One of those strange elongated skulls in Peru may shed some light on the ancient history of mankind. The picture, which was graciously shared with me by Mr. Brien Foerster, www.hiddenincatours.com, shows the clear presence of hair.
This is highly significant, for as my friend and colleague Igor Witkowski has pointed out in his most recent book, The Axis of the World, the standard academic model of early American history leaves much to be desired. According to Witkowski’s research, the presence of Rongo Rongo script both in India and a curiously similar script from Easter Island, along with other curious archaeological tidbits, argues that rather than a Siberian landbridge, ancient man may have from across the Pacific, thousands of years ago, island-hopping across the ocean to South America. And there is every indication to believe that this occured with a high level of civilization, thousands of years prior to the rise of the classic ancient civilizations in Sumer and Egypt.
As I detail in my upcoming book Genes, Giants, Monsters, and Men, genetic evidence alone indicates that modern homo sapiens sapiens dates from approximately 150,000-200,000 years ago, that is to say, genetics itself may tell a significant part of ancient human history prior to the rise of the classic civilizations. The secret history of Atlantis is, as it were, coiled up in the double helix of human DNA and its various clans spread over the world. This fact, plus the increasing amount of data indicating a high civilization prior to Egypt, Sumer, and so on, may be slowly ripping the veil off of one of historiography’s most persisting mysteries: why do Sumer and Egypt appear so suddenly, and as fully-fledged civilizations, with little or no apparent antecedent? And why to those civilizations’ own histories and legends maintain the view that they were legacies of a civilization that pre-dated them?

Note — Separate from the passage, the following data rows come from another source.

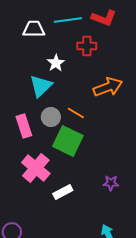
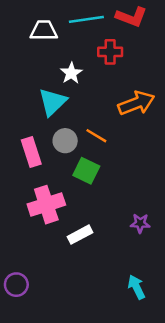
green square: (68, 141) -> (86, 171), size x0.7
pink cross: (36, 168) -> (46, 205), turned 32

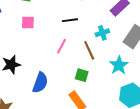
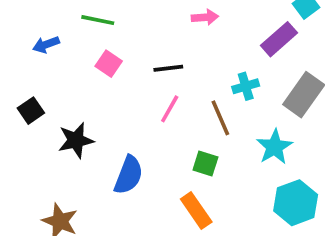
black line: (70, 20) -> (168, 68), moved
pink square: (28, 23) -> (109, 64), turned 32

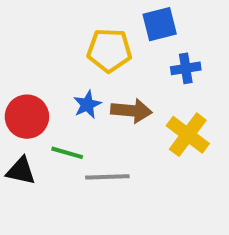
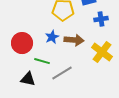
black triangle: (21, 171) -> (28, 79), moved
gray line: (107, 177) -> (62, 73), turned -30

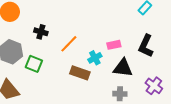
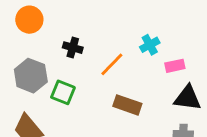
cyan cross: (95, 58) -> (150, 45), moved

This elongated Peruvian skull might tell part of the story. While it is doubtless not of the great antiquity needed to make any direct contribution to the disussion of prehistroy, its value is the hair clearly in evidence in the photo. This could provide geneticists with valuable information placing the skull into one of the 30 plus genetic “clans” that form part of current thinking about the genetic history of mankind. According to Foerster, the skull is from the Paracas culture and between 1,000 years and 2,500 years old, and probably closer to the latter date than the former, since that culture flourished ca. 800-100 BC. DNA analysis might therefore help place this skull within one of the “clan groups” currently being examined by “paleo-genetics,” and, thus, maybe this strange skull might be another significant piece in unravelling that ancient prehistory of civilization.